◆ Assigned task ◆
Copy the following data exactly and drop the pictures.

◆ Extracted data ◆
++++++++++++++++++++

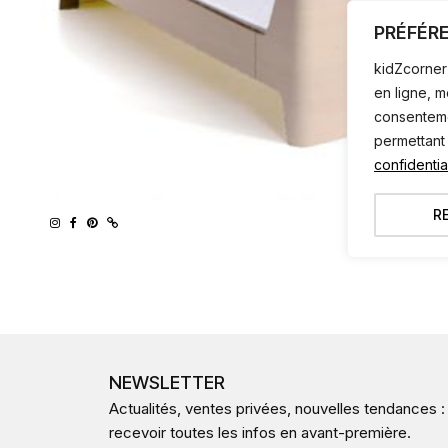
PRÉFÉR
kidZcorner 
en ligne, 
consentemen
permettant
confidential
R
NEWSLETTER
Actualités, ventes privées, nouvelles tendances :
recevoir toutes les infos en avant-première.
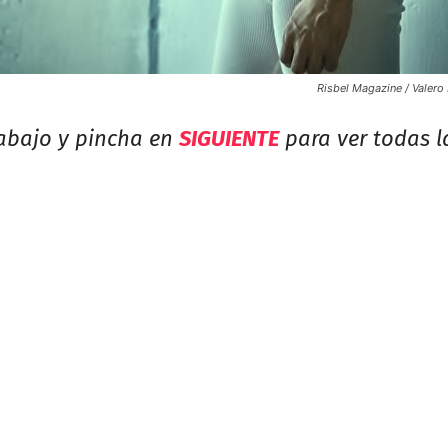
Risbel Magazine / Valero 
 abajo y pincha en
SIGUIENTE
para ver todas l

++++++++++++++++++++

◆ Written solution ◆
PRÉFÉR
kidZcorner 
en ligne, 
consentemen
permettant
confidential
R
NEWSLETTER
Actualités, ventes privées, nouvelles tendances :
recevoir toutes les infos en avant-première.
Risbel Magazine / Valero 
 abajo y pincha en
SIGUIENTE
para ver todas l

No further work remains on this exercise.